Repeat the entries below word for word, though any picture in them should be dropped.
╭─ Data for the task
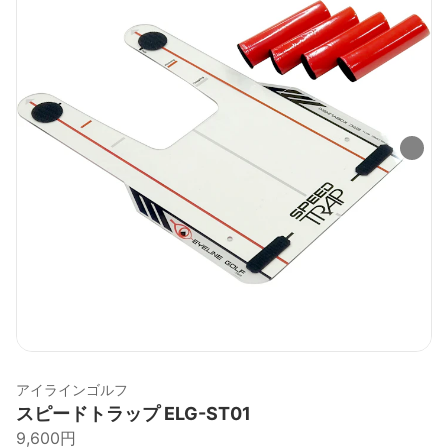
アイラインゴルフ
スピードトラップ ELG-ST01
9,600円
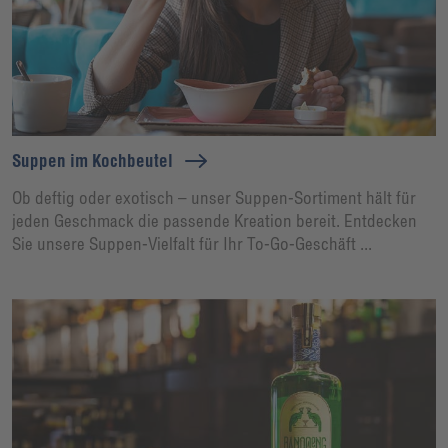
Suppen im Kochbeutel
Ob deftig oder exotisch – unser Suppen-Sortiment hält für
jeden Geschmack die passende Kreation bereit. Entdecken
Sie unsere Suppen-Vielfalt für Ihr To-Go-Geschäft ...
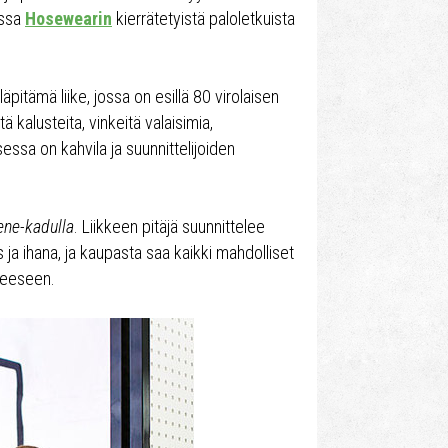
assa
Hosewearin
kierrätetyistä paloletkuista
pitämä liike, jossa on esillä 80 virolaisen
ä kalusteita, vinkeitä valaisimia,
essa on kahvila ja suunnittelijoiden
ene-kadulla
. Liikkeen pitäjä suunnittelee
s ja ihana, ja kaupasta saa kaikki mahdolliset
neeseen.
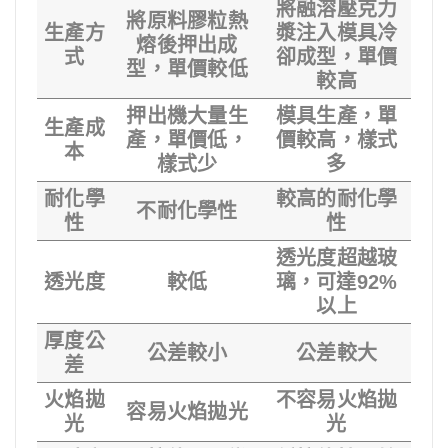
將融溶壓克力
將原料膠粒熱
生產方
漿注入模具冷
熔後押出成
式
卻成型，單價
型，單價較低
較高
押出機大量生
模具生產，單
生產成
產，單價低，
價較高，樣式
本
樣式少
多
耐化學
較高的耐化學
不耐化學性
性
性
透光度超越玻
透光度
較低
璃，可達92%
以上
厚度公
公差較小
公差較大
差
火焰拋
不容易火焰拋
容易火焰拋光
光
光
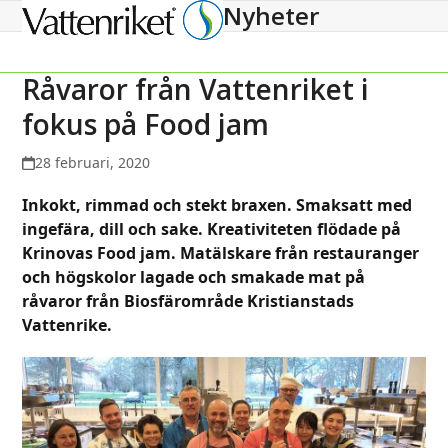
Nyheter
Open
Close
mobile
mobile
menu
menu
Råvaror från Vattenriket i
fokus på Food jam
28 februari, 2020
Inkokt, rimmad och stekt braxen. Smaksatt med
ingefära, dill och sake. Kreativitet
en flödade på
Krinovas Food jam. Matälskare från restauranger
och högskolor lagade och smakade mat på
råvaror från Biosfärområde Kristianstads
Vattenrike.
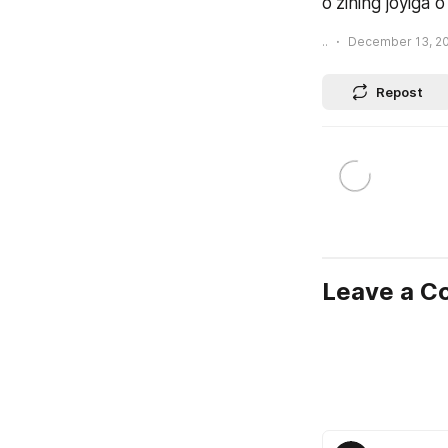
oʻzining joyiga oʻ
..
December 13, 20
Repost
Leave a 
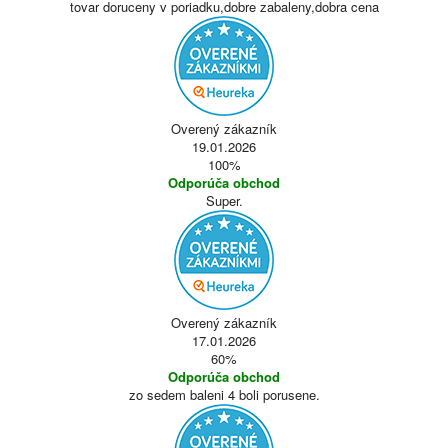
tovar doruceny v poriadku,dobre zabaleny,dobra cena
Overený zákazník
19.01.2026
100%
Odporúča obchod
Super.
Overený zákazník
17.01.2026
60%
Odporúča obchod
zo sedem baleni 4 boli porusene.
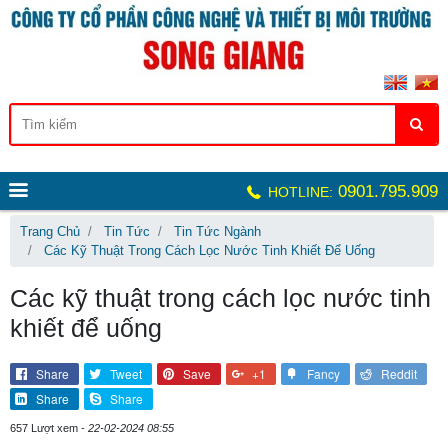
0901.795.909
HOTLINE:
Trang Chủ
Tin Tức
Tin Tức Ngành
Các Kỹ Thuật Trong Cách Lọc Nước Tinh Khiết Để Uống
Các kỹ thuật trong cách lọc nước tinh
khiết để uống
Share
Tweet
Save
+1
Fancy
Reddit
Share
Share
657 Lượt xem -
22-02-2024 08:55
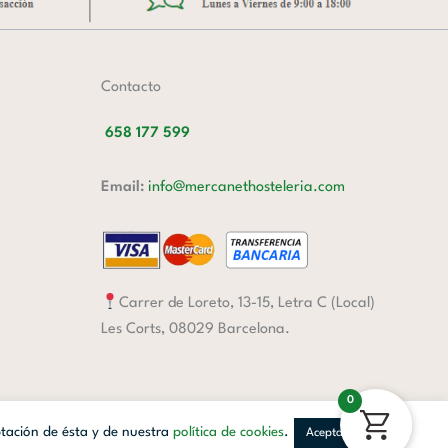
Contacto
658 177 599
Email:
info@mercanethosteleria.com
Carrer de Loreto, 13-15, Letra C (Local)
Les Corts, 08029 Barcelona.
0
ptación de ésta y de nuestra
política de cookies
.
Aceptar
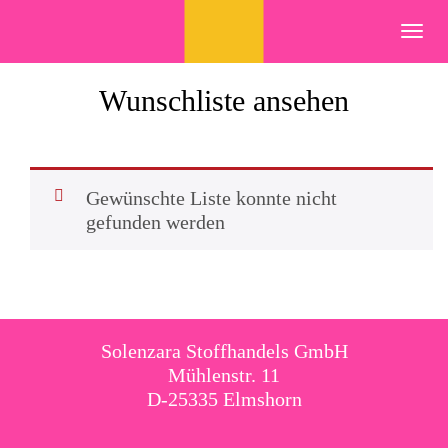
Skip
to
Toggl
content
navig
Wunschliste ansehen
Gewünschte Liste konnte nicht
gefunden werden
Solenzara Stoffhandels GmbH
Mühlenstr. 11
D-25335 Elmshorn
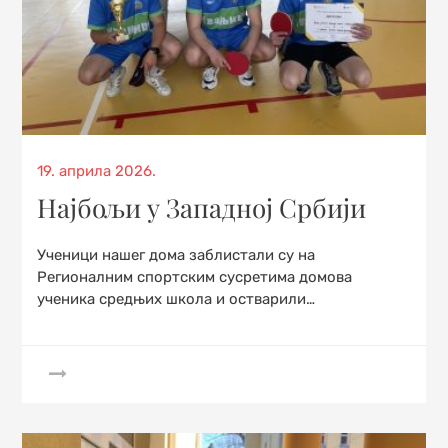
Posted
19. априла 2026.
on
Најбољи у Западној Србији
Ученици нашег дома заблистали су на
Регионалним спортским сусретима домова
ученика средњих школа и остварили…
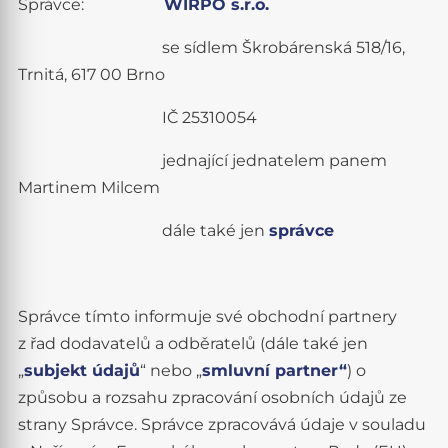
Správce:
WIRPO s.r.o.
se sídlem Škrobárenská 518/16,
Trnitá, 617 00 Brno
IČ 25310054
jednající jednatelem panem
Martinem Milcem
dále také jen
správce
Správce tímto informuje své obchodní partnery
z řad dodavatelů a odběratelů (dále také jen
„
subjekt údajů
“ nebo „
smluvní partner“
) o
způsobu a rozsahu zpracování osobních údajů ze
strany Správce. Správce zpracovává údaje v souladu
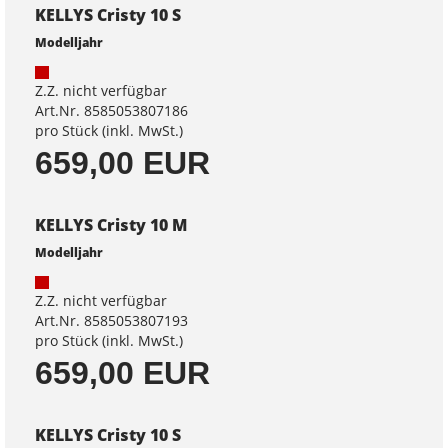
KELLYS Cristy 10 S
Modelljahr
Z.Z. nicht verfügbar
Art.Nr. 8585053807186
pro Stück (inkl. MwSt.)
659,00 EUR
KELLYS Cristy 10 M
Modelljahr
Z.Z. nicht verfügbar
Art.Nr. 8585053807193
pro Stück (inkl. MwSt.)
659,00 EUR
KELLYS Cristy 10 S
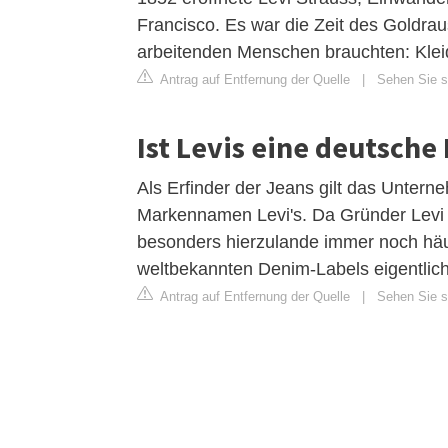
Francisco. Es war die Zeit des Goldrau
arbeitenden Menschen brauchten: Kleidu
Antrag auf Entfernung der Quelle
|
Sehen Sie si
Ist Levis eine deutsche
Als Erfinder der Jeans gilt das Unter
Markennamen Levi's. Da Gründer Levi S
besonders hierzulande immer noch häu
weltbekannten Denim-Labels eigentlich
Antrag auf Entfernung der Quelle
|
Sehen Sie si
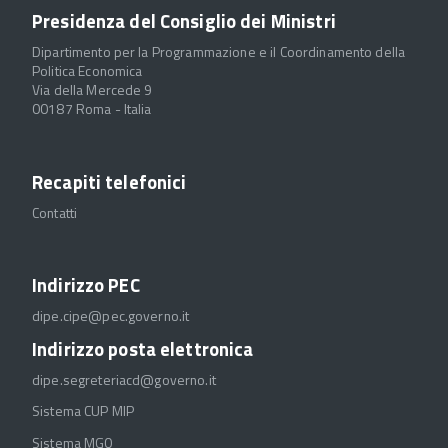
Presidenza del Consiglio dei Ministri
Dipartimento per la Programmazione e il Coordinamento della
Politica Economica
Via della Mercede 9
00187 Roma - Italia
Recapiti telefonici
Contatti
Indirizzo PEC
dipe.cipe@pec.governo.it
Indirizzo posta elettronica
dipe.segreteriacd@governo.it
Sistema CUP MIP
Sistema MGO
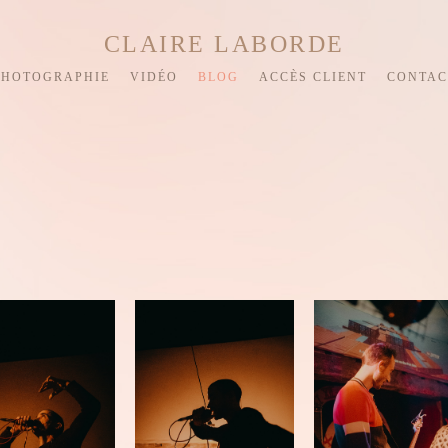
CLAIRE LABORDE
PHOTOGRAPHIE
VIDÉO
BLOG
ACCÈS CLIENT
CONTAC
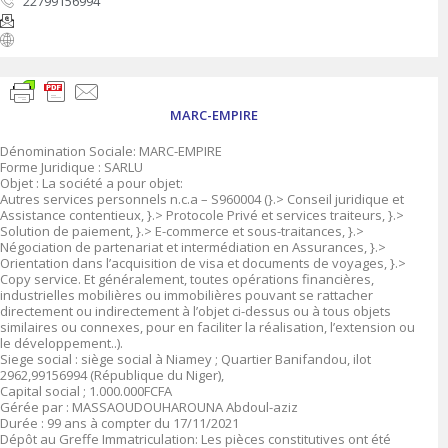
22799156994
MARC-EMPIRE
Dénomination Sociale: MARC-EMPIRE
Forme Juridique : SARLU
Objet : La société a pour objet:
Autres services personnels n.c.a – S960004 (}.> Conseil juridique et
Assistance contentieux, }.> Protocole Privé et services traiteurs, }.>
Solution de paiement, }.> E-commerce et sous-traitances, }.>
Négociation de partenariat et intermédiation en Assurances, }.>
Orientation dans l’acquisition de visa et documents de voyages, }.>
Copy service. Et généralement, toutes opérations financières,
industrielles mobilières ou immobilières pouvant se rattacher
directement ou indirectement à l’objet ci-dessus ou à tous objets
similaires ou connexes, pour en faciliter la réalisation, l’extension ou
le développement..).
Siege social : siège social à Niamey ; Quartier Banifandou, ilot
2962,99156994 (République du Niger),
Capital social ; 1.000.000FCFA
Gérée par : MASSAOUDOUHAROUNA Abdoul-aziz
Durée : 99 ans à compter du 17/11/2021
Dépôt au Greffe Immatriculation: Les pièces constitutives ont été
╰─
Solved exercise
アイラインゴルフ
スピードトラップ ELG-ST01
9,600円
Suppen im Kochbeutel
Ob deftig oder exotisch – unser Suppen-Sortiment hält für
jeden Geschmack die passende Kreation bereit. Entdecken
Sie unsere Suppen-Vielfalt für Ihr To-Go-Geschäft ...
assa
Hosewearin
kierrätetyistä paloletkuista
pitämä liike, jossa on esillä 80 virolaisen
ä kalusteita, vinkeitä valaisimia,
essa on kahvila ja suunnittelijoiden
ene-kadulla
. Liikkeen pitäjä suunnittelee
s ja ihana, ja kaupasta saa kaikki mahdolliset
neeseen.
將融溶壓克力
將原料膠粒熱
生產方
漿注入模具冷
熔後押出成
式
卻成型，單價
型，單價較低
較高
押出機大量生
模具生產，單
生產成
產，單價低，
價較高，樣式
本
樣式少
多
耐化學
較高的耐化學
不耐化學性
性
性
透光度超越玻
透光度
較低
璃，可達92%
以上
厚度公
公差較小
公差較大
差
火焰拋
不容易火焰拋
容易火焰拋光
光
光
Nyheter
Open
Close
mobile
mobile
menu
menu
Råvaror från Vattenriket i
fokus på Food jam
28 februari, 2020
Inkokt, rimmad och stekt braxen. Smaksatt med
ingefära, dill och sake. Kreativitet
en flödade på
Krinovas Food jam. Matälskare från restauranger
och högskolor lagade och smakade mat på
råvaror från Biosfärområde Kristianstads
Vattenrike.
oʻzining joyiga oʻ
..
December 13, 20
Repost
Leave a 
tovar doruceny v poriadku,dobre zabaleny,dobra cena
Overený zákazník
19.01.2026
100%
Odporúča obchod
Super.
Overený zákazník
17.01.2026
60%
Odporúča obchod
zo sedem baleni 4 boli porusene.
0901.795.909
HOTLINE:
Trang Chủ
Tin Tức
Tin Tức Ngành
Các Kỹ Thuật Trong Cách Lọc Nước Tinh Khiết Để Uống
Các kỹ thuật trong cách lọc nước tinh
khiết để uống
Share
Tweet
Save
+1
Fancy
Reddit
Share
Share
657 Lượt xem -
22-02-2024 08:55
Contacto
658 177 599
Email:
info@mercanethosteleria.com
Carrer de Loreto, 13-15, Letra C (Local)
Les Corts, 08029 Barcelona.
0
ptación de ésta y de nuestra
política de cookies
.
Aceptar
Skip
to
Toggl
content
navig
Wunschliste ansehen
Gewünschte Liste konnte nicht
gefunden werden
Solenzara Stoffhandels GmbH
Mühlenstr. 11
D-25335 Elmshorn
Posted
19. априла 2026.
on
Најбољи у Западној Србији
Ученици нашег дома заблистали су на
Регионалним спортским сусретима домова
ученика средњих школа и остварили…
Správce:
WIRPO s.r.o.
se sídlem Škrobárenská 518/16,
Trnitá, 617 00 Brno
IČ 25310054
jednající jednatelem panem
Martinem Milcem
dále také jen
správce
Správce tímto informuje své obchodní partnery
z řad dodavatelů a odběratelů (dále také jen
„
subjekt údajů
“ nebo „
smluvní partner“
) o
způsobu a rozsahu zpracování osobních údajů ze
strany Správce. Správce zpracovává údaje v souladu
KELLYS Cristy 10 S
Modelljahr
Z.Z. nicht verfügbar
Art.Nr. 8585053807186
pro Stück (inkl. MwSt.)
659,00 EUR
KELLYS Cristy 10 M
Modelljahr
Z.Z. nicht verfügbar
Art.Nr. 8585053807193
pro Stück (inkl. MwSt.)
659,00 EUR
KELLYS Cristy 10 S
Francisco. Es war die Zeit des Goldrau
arbeitenden Menschen brauchten: Kleidu
Antrag auf Entfernung der Quelle
|
Sehen Sie si
Ist Levis eine deutsche
Als Erfinder der Jeans gilt das Unter
Markennamen Levi's. Da Gründer Levi S
besonders hierzulande immer noch häu
weltbekannten Denim-Labels eigentlich
Antrag auf Entfernung der Quelle
|
Sehen Sie si
Presidenza del Consiglio dei Ministri
Dipartimento per la Programmazione e il Coordinamento della
Politica Economica
Via della Mercede 9
00187 Roma - Italia
Recapiti telefonici
Contatti
Indirizzo PEC
dipe.cipe@pec.governo.it
Indirizzo posta elettronica
dipe.segreteriacd@governo.it
Sistema CUP MIP
Sistema MGO
CLAIRE LABORDE
PHOTOGRAPHIE
VIDÉO
BLOG
ACCÈS CLIENT
CONTAC
22799156994
MARC-EMPIRE
Dénomination Sociale: MARC-EMPIRE
Forme Juridique : SARLU
Objet : La société a pour objet:
Autres services personnels n.c.a – S960004 (}.> Conseil juridique et
Assistance contentieux, }.> Protocole Privé et services traiteurs, }.>
Solution de paiement, }.> E-commerce et sous-traitances, }.>
Négociation de partenariat et intermédiation en Assurances, }.>
Orientation dans l’acquisition de visa et documents de voyages, }.>
Copy service. Et généralement, toutes opérations financières,
industrielles mobilières ou immobilières pouvant se rattacher
directement ou indirectement à l’objet ci-dessus ou à tous objets
similaires ou connexes, pour en faciliter la réalisation, l’extension ou
le développement..).
Siege social : siège social à Niamey ; Quartier Banifandou, ilot
2962,99156994 (République du Niger),
Capital social ; 1.000.000FCFA
Gérée par : MASSAOUDOUHAROUNA Abdoul-aziz
Durée : 99 ans à compter du 17/11/2021
Dépôt au Greffe Immatriculation: Les pièces constitutives ont été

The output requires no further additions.